Difference in CYP P450 taxation of drugs

[Solipsis]

While the more general title is what my core question revolves around, this is actually about a more specific case:

Someone I know (no really :D ) is a frequent drinker and has recently tried prescribed alprazolam for incidental use. Other options - even temporary - haven't been tried in the sedative department. There is some reliance / dependence on sedatives you could say.
This person wants to undergo treatment lasting a week of an antibiotic that is contraindicated with alcohol and inducers or inhibitors of CYP P450, not exactly sure if multiple subtypes or which.
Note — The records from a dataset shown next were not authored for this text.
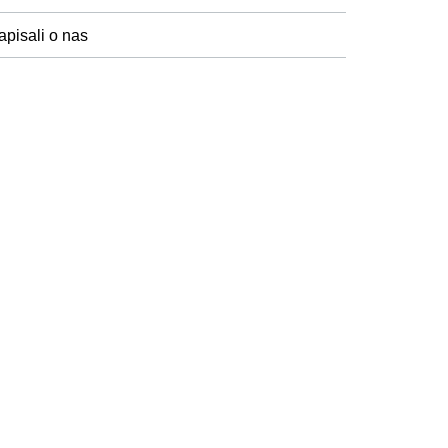
apisali o nas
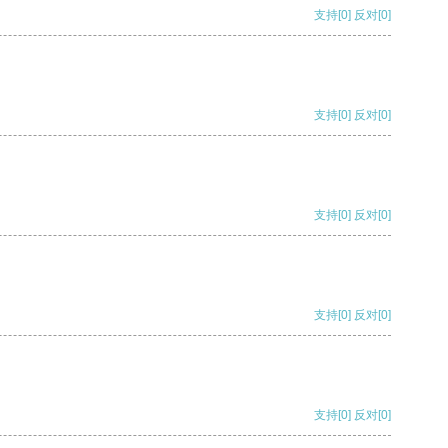
支持
[0]
反对
[0]
支持
[0]
反对
[0]
支持
[0]
反对
[0]
支持
[0]
反对
[0]
支持
[0]
反对
[0]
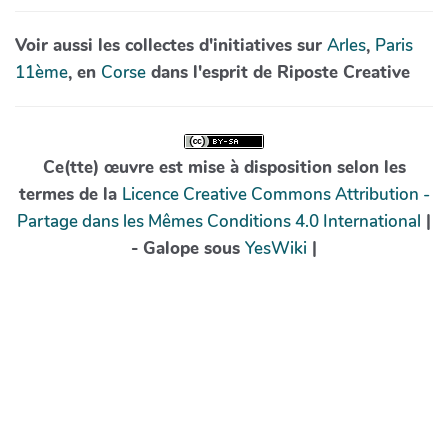
Voir aussi les collectes d'initiatives sur
Arles
,
Paris
11ème
, en
Corse
dans l'esprit de Riposte Creative
Ce(tte) œuvre est mise à disposition selon les
termes de la
Licence Creative Commons Attribution -
Partage dans les Mêmes Conditions 4.0 International
|
- Galope sous
YesWiki
|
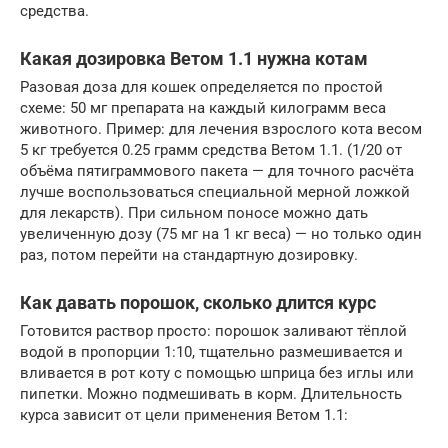
средства.
Какая дозировка Ветом 1.1 нужна котам
Разовая доза для кошек определяется по простой
схеме: 50 мг препарата на каждый килограмм веса
животного. Пример: для лечения взрослого кота весом
5 кг требуется 0.25 грамм средства Ветом 1.1. (1/20 от
объёма пятиграммового пакета — для точного расчёта
лучше воспользоваться специальной мерной ложкой
для лекарств). При сильном поносе можно дать
увеличенную дозу (75 мг на 1 кг веса) — но только один
раз, потом перейти на стандартную дозировку.
Как давать порошок, сколько длится курс
Готовится раствор просто: порошок заливают тёплой
водой в пропорции 1:10, тщательно размешивается и
вливается в рот коту с помощью шприца без иглы или
пипетки. Можно подмешивать в корм. Длительность
курса зависит от цели применения Ветом 1.1:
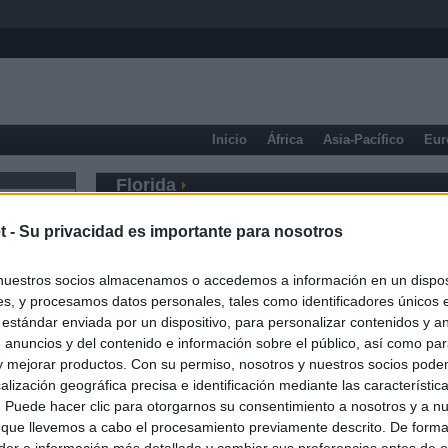
Inicio
África
Asia-Pacífico
Eur
Florida
t -
Su privacidad es importante para nosotros
nuestros socios almacenamos o accedemos a información en un disposi
s, y procesamos datos personales, tales como identificadores únicos 
 estándar enviada por un dispositivo, para personalizar contenidos y a
 anuncios y del contenido e información sobre el público, así como pa
 y mejorar productos. Con su permiso, nosotros y nuestros socios podem
alización geográfica precisa e identificación mediante las característic
s. Puede hacer clic para otorgarnos su consentimiento a nosotros y a n
 que llevemos a cabo el procesamiento previamente descrito. De forma 
er a información más detallada y cambiar sus preferencias antes de o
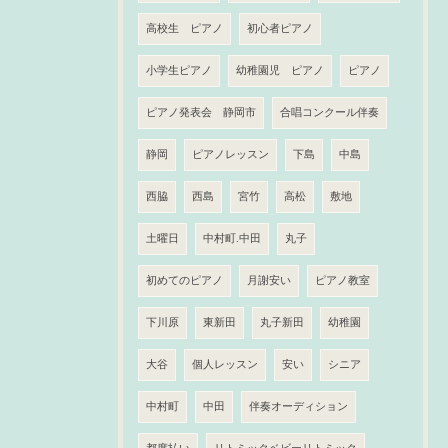
高校生 ピアノ
初心者ピアノ
小学生ピアノ
幼稚園児 ピアノ
ピアノ
ピアノ発表会 静岡市
合唱コンクール伴奏
静岡
ピアノレッスン
下島
中島
西脇
西島
宮竹
高松
敷地
土曜日
中村町.中田
丸子
初めてのピアノ
月謝安い
ピアノ教室
下川原
東新田
丸子新田
幼稚園
大谷
個人レッスン
安い
シニア
中村町
中田
伴奏オーディション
Certainly CYP P450 enzymes metabolize MANY compounds, but not all drugs preoccupy the enzymes or induce / inhibit the same way. I assume that this would depend on dose amounts of the drug combined with how strongly / long they bind? So how exactly does one proceed to find out which drugs would be relatively harmless to ward off serious anxiety, etc without being significantly contraindicated?

Would you agree that that would be the sedative with the optimal ratio of efficacy of action vs. whatever determines CYP P450 taxing?

(P.S. There is also a prescription of an SSRI, seems strange cause that would also be a contraindication? Is her medical professional already pushing it, allowing little room left for say alprazolam use during the treatment with a week's duration?)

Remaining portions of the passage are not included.